[BRIEF] Write the entries out again exactly as they stand, but without the pictures.

[Dataset excerpts]
=-=-=-=-=
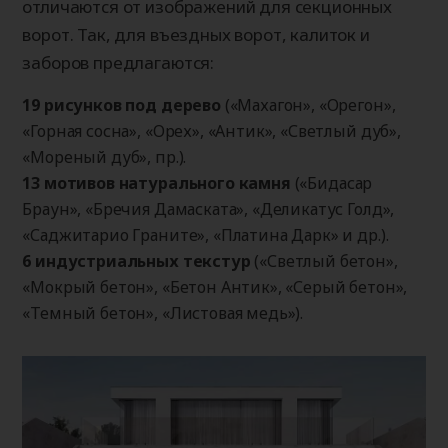
отличаются от изображений для секционных
ворот. Так, для въездных ворот, калиток и
заборов предлагаются:
19 рисунков под дерево
(«Махагон», «Орегон»,
«Горная сосна», «Орех», «Антик», «Светлый дуб»,
«Мореный дуб», пр.).
13 мотивов натурального камня
(«Бидасар
Браун», «Бречия Дамаската», «Деликатус Голд»,
«Саджитарио Граните», «Платина Дарк» и др.).
6 индустриальных текстур
(«Светлый бетон»,
«Мокрый бетон», «Бетон Антик», «Серый бетон»,
«Темный бетон», «Листовая медь»).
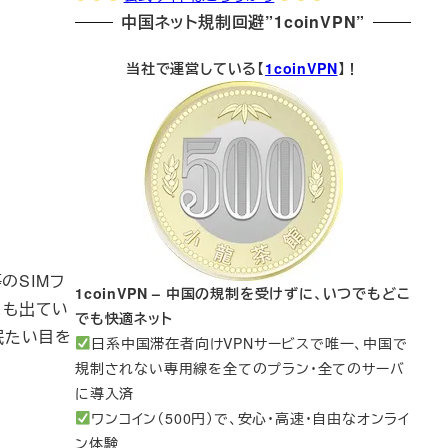
中国ネット規制回避”1coinVPN”
当社で運営している【
1coinVPN
】！
のSIMフ
1coinVPN – 中国の規制を受けずに、いつでもどこ
にも出てい
でも快適ネット
眠たい目を
日系中国滞在者向けVPNサービスで唯一、中国で
規制されない専用線を全てのプラン・全てのサーバ
に導入済
ワンコイン（500円）で、安心・高速・自由なオンライ
ン体験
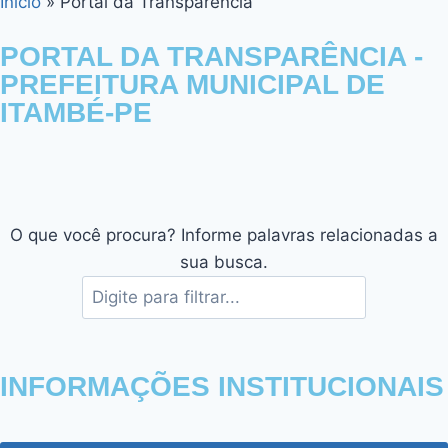
Início
»
Portal da Transparência
PORTAL DA TRANSPARÊNCIA -
PREFEITURA MUNICIPAL DE
ITAMBÉ-PE
O que você procura? Informe palavras relacionadas a
sua busca.
INFORMAÇÕES INSTITUCIONAIS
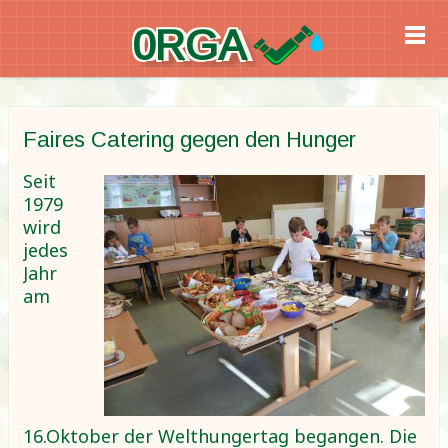
0RGA
Faires Catering gegen den Hunger
Seit
1979
wird
jedes
Jahr
am
16.Oktober der Welthungertag begangen. Die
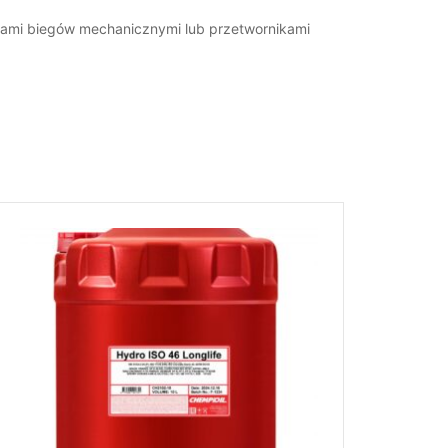
niami biegów mechanicznymi lub przetwornikami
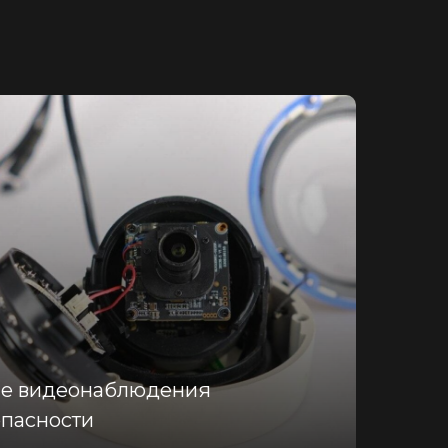
е видеонаблюдения
опасности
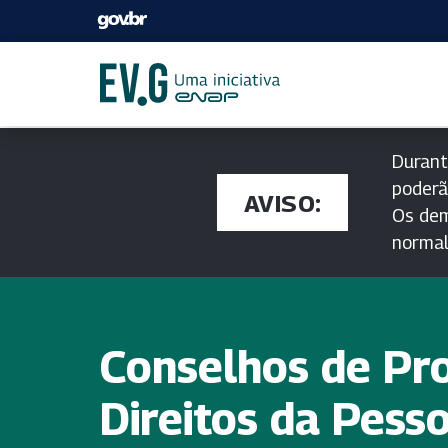
Durant
poderã
AVISO:
Os dem
norma
Conselhos de Pr
Direitos da Pess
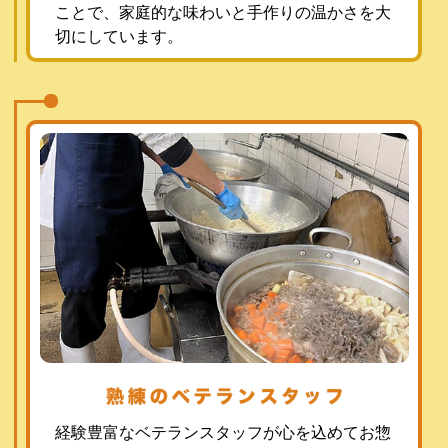
ことで、家庭的な味わいと手作りの温かさを大
切にしています。
経験豊富なベテランスタッフが心を込めてお惣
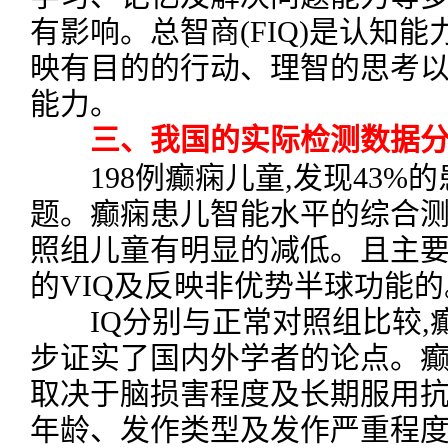
有影响。总智商(FIQ)是认知
映有目的的行动、理智的思考
能力。
三、我国的实际检测数据分
198例癫痫儿童,发现43%
题。癫痫患儿智能水平的综合测定
照组儿童有明显的减低。且主
的VIQ及反映非优势半球功能的
IQ分别与正常对照组比较,癫
步证实了国内外学者的论点。
取决于脑损害程度及长期服用抗
年龄、发作类型及发作严重程度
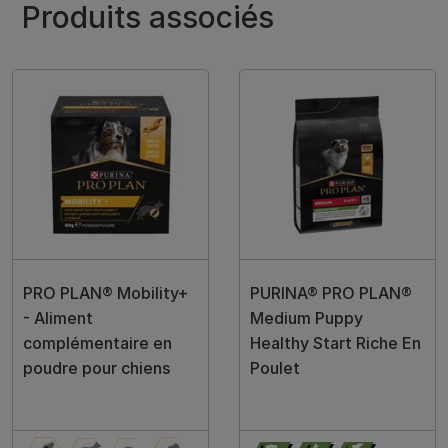
Produits associés
PRO PLAN® Mobility+
PURINA® PRO PLAN®
- Aliment
Medium Puppy
complémentaire en
Healthy Start Riche En
poudre pour chiens
Poulet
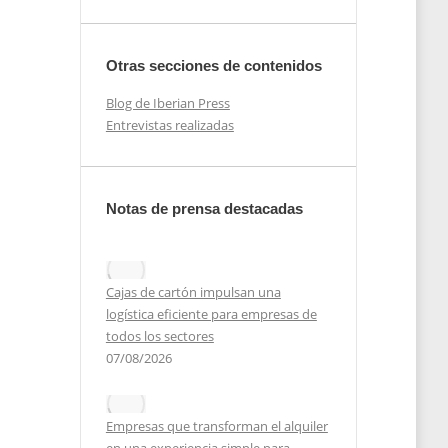
Otras secciones de contenidos
Blog de Iberian Press
Entrevistas realizadas
Notas de prensa destacadas
Cajas de cartón impulsan una
logística eficiente para empresas de
todos los sectores
07/08/2026
 de
e
e
Empresas que transforman el alquiler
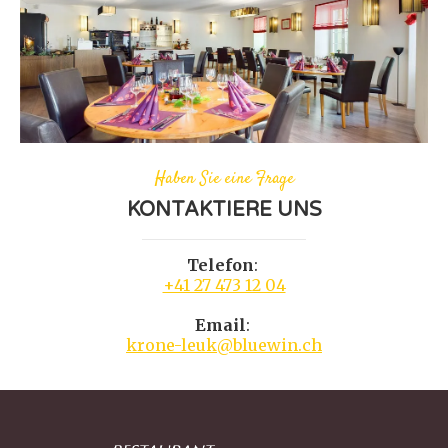
Haben Sie eine Frage
KONTAKTIERE UNS
Telefon
:
+41 27 473 12 04
Email
:
krone-leuk@bluewin.ch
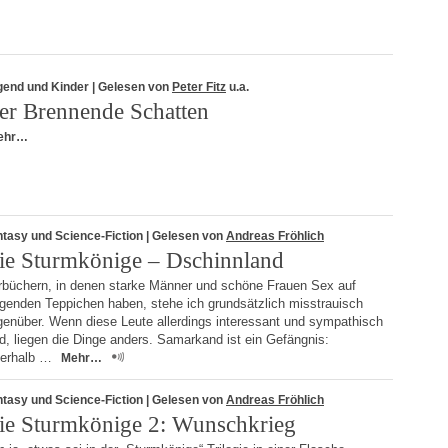
gend und Kinder
| Gelesen von
Peter Fitz
u.a.
er Brennende Schatten
ehr…
tasy und Science-Fiction
| Gelesen von
Andreas Fröhlich
ie Sturmkönige – Dschinnland
rbüchern, in denen starke Männer und schöne Frauen Sex auf
egenden Teppichen haben, stehe ich grundsätzlich misstrauisch
genüber. Wenn diese Leute allerdings interessant und sympathisch
d, liegen die Dinge anders. Samarkand ist ein Gefängnis:
nerhalb …
Mehr…
tasy und Science-Fiction
| Gelesen von
Andreas Fröhlich
ie Sturmkönige 2: Wunschkrieg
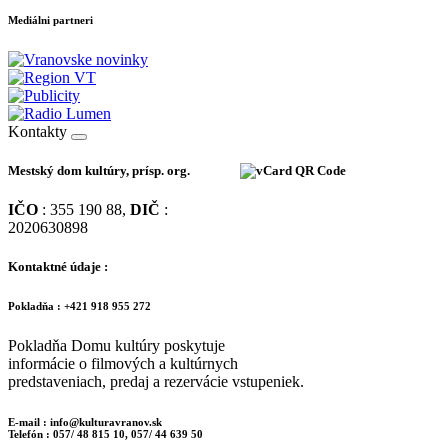
Mediálni partneri
Kontakty
Mestský dom kultúry, prísp. org.
IČO
: 355 190 88,
DIČ
:
2020630898
Kontaktné údaje :
Pokladňa : +421 918 955 272
Pokladňa Domu kultúry poskytuje
informácie o filmových a kultúrnych
predstaveniach, predaj a rezervácie vstupeniek.
E-mail : info@kulturavranov.sk
Telefón : 057/ 48 815 10, 057/ 44 639 50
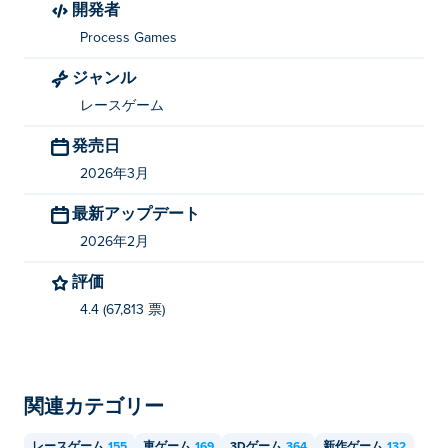
開発者
チューニングカーレースを作ったのは誰です
か?
Process Games
ジャンル
「Tuning Car Racing」はProcess Gamesが開発しまし
た。これは同社がHTCで初めてリリースするゲームで
レースゲーム
す！
発売日
Tuning Car Racingを無料でプレイするにはど
2026年3月
うすればいいですか?
最新アップデート
Poki では Tuning Car Racing を無料でプレイできます。
2026年2月
Tuning Car Racing はモバイル デバイスとデス
評価
クトップでプレイできますか?
4.4 (67,813 票)
Tuning Car Racing は、コンピューター、携帯電話、タ
ブレットなどのモバイル デバイスでプレイできます。
関連カテゴリー
レースゲーム
155
車ゲーム
169
3Dゲーム
364
新作ゲーム
132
=-=-=-=-=
[ANSWER TO THIS PROBLEM]
отличаются от изображений для секционных
ворот. Так, для въездных ворот, калиток и
заборов предлагаются:
19 рисунков под дерево
(«Махагон», «Орегон»,
«Горная сосна», «Орех», «Антик», «Светлый дуб»,
«Мореный дуб», пр.).
13 мотивов натурального камня
(«Бидасар
Браун», «Бречия Дамаската», «Деликатус Голд»,
«Саджитарио Граните», «Платина Дарк» и др.).
6 индустриальных текстур
(«Светлый бетон»,
«Мокрый бетон», «Бетон Антик», «Серый бетон»,
«Темный бетон», «Листовая медь»).
中国ネット規制回避”1coinVPN”
当社で運営している【
1coinVPN
】！
のSIMフ
1coinVPN – 中国の規制を受けずに、いつでもどこ
にも出てい
でも快適ネット
眠たい目を
日系中国滞在者向けVPNサービスで唯一、中国で
規制されない専用線を全てのプラン・全てのサーバ
に導入済
ワンコイン（500円）で、安心・高速・自由なオンライ
ン体験
Início
»
Portal da Transparência
PORTAL DA TRANSPARÊNCIA -
PREFEITURA MUNICIPAL DE
ITAMBÉ-PE
O que você procura? Informe palavras relacionadas a
sua busca.
INFORMAÇÕES INSTITUCIONAIS
0RGA
Faires Catering gegen den Hunger
Seit
1979
wird
jedes
Jahr
am
16.Oktober der Welthungertag begangen. Die
niami biegów mechanicznymi lub przetwornikami
е видеонаблюдения
опасности
Durant
poderã
AVISO:
Os dem
norma
Conselhos de Pr
Direitos da Pess
ことで、家庭的な味わいと手作りの温かさを大
切にしています。
経験豊富なベテランスタッフが心を込めてお惣
有影响。总智商(FIQ)是认知
映有目的的行动、理智的思考
能力。
三、我国的实际检测数据分
198例癫痫儿童,发现43%
题。癫痫患儿智能水平的综合测定
照组儿童有明显的减低。且主
的VIQ及反映非优势半球功能的
IQ分别与正常对照组比较,癫
步证实了国内外学者的论点。
取决于脑损害程度及长期服用抗
年龄、发作类型及发作严重程度
Produits associés
PRO PLAN® Mobility+
PURINA® PRO PLAN®
- Aliment
Medium Puppy
complémentaire en
Healthy Start Riche En
poudre pour chiens
Poulet
Otras secciones de contenidos
Blog de Iberian Press
Entrevistas realizadas
Notas de prensa destacadas
Cajas de cartón impulsan una
logística eficiente para empresas de
todos los sectores
07/08/2026
 de
e
e
Empresas que transforman el alquiler
Haben Sie eine Frage
KONTAKTIERE UNS
Telefon
:
+41 27 473 12 04
Email
:
krone-leuk@bluewin.ch
gend und Kinder
| Gelesen von
Peter Fitz
u.a.
er Brennende Schatten
ehr…
tasy und Science-Fiction
| Gelesen von
Andreas Fröhlich
ie Sturmkönige – Dschinnland
rbüchern, in denen starke Männer und schöne Frauen Sex auf
egenden Teppichen haben, stehe ich grundsätzlich misstrauisch
genüber. Wenn diese Leute allerdings interessant und sympathisch
d, liegen die Dinge anders. Samarkand ist ein Gefängnis:
nerhalb …
Mehr…
tasy und Science-Fiction
| Gelesen von
Andreas Fröhlich
ie Sturmkönige 2: Wunschkrieg
Mediálni partneri
Kontakty
Mestský dom kultúry, prísp. org.
IČO
: 355 190 88,
DIČ
:
2020630898
Kontaktné údaje :
Pokladňa : +421 918 955 272
Pokladňa Domu kultúry poskytuje
informácie o filmových a kultúrnych
predstaveniach, predaj a rezervácie vstupeniek.
E-mail : info@kulturavranov.sk
Telefón : 057/ 48 815 10, 057/ 44 639 50
開発者
チューニングカーレースを作ったのは誰です
か?
Process Games
ジャンル
「Tuning Car Racing」はProcess Gamesが開発しまし
た。これは同社がHTCで初めてリリースするゲームで
レースゲーム
す！
発売日
Tuning Car Racingを無料でプレイするにはど
2026年3月
うすればいいですか?
最新アップデート
Poki では Tuning Car Racing を無料でプレイできます。
2026年2月
Tuning Car Racing はモバイル デバイスとデス
評価
クトップでプレイできますか?
4.4 (67,813 票)
Tuning Car Racing は、コンピューター、携帯電話、タ
ブレットなどのモバイル デバイスでプレイできます。
関連カテゴリー
レースゲーム
155
車ゲーム
169
3Dゲーム
364
新作ゲーム
132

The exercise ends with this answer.